This page will provide notes on creating a redundant mysql setup in which data is replicated across multiple mysql servers in real time.
The setup i’m going to describe is one that uses two servers but the same could work with more. From my experience a setup like this with more than 5 servers will likely be problematic (the chances that some of the servers get out of sync are greater). My take is that 2 or 3 is ideal.
I should point out that this setup creates and replicates all writes to the database across multiple server installations, if there was a situation where only a limited amount of writes to the database were expected but that setup required a very large amount of reads, it would also be possible to configure a number of mysql slave servers that were specifically setup only for read requests.
This kind of setup (one or two masters and many slave servers) is not the subject of this article even if the basic informations you need are all here, that kind of setup but would work with many server and consequently would be perfect to handle a very large amount of request.
Ok, back to this article, the way this system works is by having 2 mysql servers acting as both master and slaves of each other. To avoid record id duplication ad conflicts each server is given a unique id a identical increment offset but a different increment starting point.
For this setup to work consistently every table in every database should have a unique and auto increment field.
Server 1 will create new records with id’s of: 1,11,21,31 etc… Server 2 will create 2,12,22,32… This way the ids will never collide and it is safe to move them from one to the other machine.

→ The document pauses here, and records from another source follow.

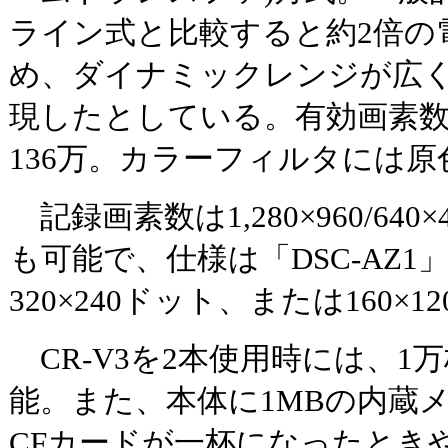
ライン式と比較すると約2倍の
め、ダイナミックレンジが広
現したとしている。有効画素数
136万。カラーフィルタには
記録画素数は1,280×960/64
も可能で、仕様は「DSC-AZ
320×240ドット、または160
CR-V3を2本使用時には、1
能。また、本体に1MBの内蔵
CFカードが一杯になったとき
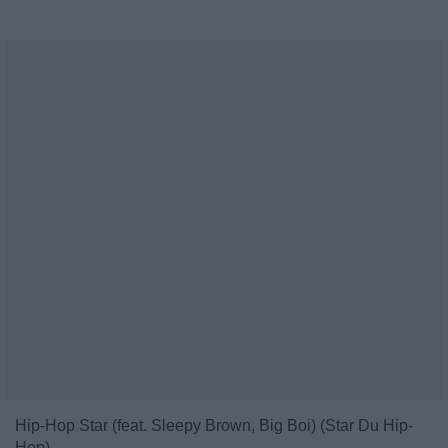
Hip-Hop Star (feat. Sleepy Brown, Big Boi) (Star Du Hip-
Hop)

Even if two record were created at the exact same time, they would have separate IDs.
First thing we will make some modifications to the my.cnf file These modification will establish a distinct server-id for each of the mysql servers and set them to do a binary log.
In a default freebsd installation the /etc/my.cnf is not present and needs to be created.
Let’s assume we have 2 servers: Server 1 has ip 10.0.0.1, server 2 has ip 10.0.0.2 here is how we would go for the configuration:
my.cnf on server 1
[mysqld] server-id = 1001 log-bin=mysql10001-bin auto_increment_increment = 1 auto_increment_offset = 10 replicate-same-server-id = 0
my.cnf on server 2
[mysqld] server-id = 1002 log-bin=mysql10002-bin auto_increment_increment = 2 auto_increment_offset = 10 replicate-same-server-id = 0
On Server2 run this sql: This will allow for server 1 to replicate the content of server 2.
CREATE USER 'replica'@'10.0.0.1' IDENTIFIED BY '***'; GRANT REPLICATION SLAVE, REPLICATION CLIENT ON *.* TO 'replica'@'10.0.0.1' IDENTIFIED BY '***';
Of course you should replace *** with an actual password of your choice.
This is creating a user called ‘replica’ allowed to connect from server 1 and grating ‘replication’ rights to that user.
On server 1 we do the opposite, we allow a user ‘replica’ coming from server 2 to connect.
CREATE USER 'replica'@'10.0.0.2' IDENTIFIED BY '***'; GRANT REPLICATION SLAVE, REPLICATION CLIENT ON *.* TO 'replica'@'10.0.0.2' IDENTIFIED BY '***';
At this point we are ready to start the replication:
On server 1:
CHANGE MASTER TO MASTER_HOST='10.0.0.2', MASTER_USER='replica', MASTER_PASSWORD='***', MASTER_LOG_FILE='mysql10002-bin', MASTER_LOG_POS=4; START SLAVE;
And on server 2:
CHANGE MASTER TO MASTER_HOST='10.0.0.1', MASTER_USER='replica', MASTER_PASSWORD='***', MASTER_LOG_FILE='mysql10001-bin', MASTER_LOG_POS=4; START SLAVE;
So now we have both servers being a master and a slave of each other.
To be noted that the my.cnf statement “replicate-same-server-id = 0” is helping doing the trick, this tells the server1 that when it receives updates from server2 with it’s own id (server1 id) it should skip them (preventing the whole thing from becoming a infinite loop).